Saved entries:
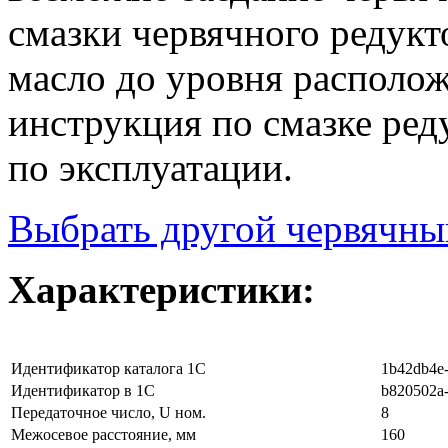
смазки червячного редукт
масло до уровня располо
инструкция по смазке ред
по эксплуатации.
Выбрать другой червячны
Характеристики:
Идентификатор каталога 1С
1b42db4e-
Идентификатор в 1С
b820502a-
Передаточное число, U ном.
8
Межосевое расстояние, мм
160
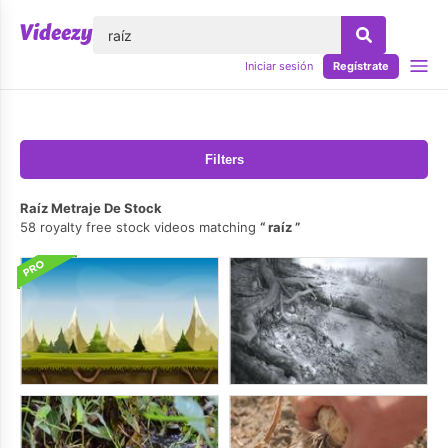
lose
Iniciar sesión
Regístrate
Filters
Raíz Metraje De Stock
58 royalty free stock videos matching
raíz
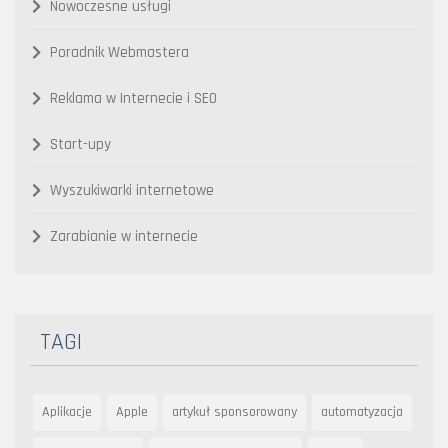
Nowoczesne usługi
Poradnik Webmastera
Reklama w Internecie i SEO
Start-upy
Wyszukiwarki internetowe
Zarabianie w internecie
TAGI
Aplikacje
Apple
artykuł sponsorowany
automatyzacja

- Task details
Copy out the entries above in full and exactly, skipping every picture.

- Solution for this task
смазки червячного редукт
масло до уровня располо
инструкция по смазке ред
по эксплуатации.
Выбрать другой червячны
Характеристики:
Идентификатор каталога 1С
1b42db4e-
Идентификатор в 1С
b820502a-
Передаточное число, U ном.
8
Межосевое расстояние, мм
160
lose
Iniciar sesión
Regístrate
Filters
Raíz Metraje De Stock
58 royalty free stock videos matching
raíz
Nowoczesne usługi
Poradnik Webmastera
Reklama w Internecie i SEO
Start-upy
Wyszukiwarki internetowe
Zarabianie w internecie
TAGI
Aplikacje
Apple
artykuł sponsorowany
automatyzacja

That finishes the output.